### Work required
Would you return, word for word, the lines of the data below from the line with "ОСОБИСТІ ФІНАНСИ" through the line with "(ВТО) сегодня сказала свое", and no others?

[Stored items from a collection]
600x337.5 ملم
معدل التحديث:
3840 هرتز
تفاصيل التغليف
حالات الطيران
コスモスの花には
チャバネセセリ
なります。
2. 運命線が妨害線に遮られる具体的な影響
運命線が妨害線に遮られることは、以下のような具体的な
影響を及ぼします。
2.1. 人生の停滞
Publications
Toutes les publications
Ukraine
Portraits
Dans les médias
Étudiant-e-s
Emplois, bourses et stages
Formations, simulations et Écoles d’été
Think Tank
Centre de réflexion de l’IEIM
* * *
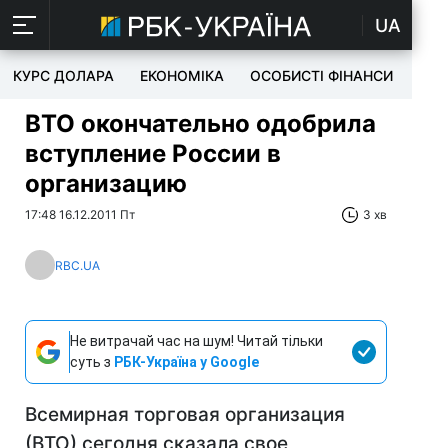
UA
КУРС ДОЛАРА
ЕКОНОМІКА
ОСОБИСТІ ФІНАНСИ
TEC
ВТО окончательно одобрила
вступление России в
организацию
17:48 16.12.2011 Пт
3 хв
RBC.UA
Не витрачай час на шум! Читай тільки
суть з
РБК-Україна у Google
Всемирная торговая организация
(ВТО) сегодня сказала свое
--
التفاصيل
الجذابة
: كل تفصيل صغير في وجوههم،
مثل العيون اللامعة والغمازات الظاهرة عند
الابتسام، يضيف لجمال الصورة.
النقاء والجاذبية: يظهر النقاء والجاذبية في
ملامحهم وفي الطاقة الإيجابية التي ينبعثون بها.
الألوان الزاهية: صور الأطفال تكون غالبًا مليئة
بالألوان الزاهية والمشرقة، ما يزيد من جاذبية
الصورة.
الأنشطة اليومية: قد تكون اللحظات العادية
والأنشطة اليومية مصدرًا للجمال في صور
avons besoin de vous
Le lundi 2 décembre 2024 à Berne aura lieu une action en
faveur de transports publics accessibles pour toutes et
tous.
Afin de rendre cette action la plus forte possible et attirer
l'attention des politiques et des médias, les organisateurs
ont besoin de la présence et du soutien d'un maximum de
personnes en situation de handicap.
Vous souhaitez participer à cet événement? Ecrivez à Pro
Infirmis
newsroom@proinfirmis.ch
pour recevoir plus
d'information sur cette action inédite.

### Problem solution
ОСОБИСТІ ФІНАНСИ
TEC
ВТО окончательно одобрила
вступление России в
организацию
17:48 16.12.2011 Пт
3 хв
RBC.UA
Не витрачай час на шум! Читай тільки
суть з
РБК-Україна у Google
Всемирная торговая организация
(ВТО) сегодня сказала свое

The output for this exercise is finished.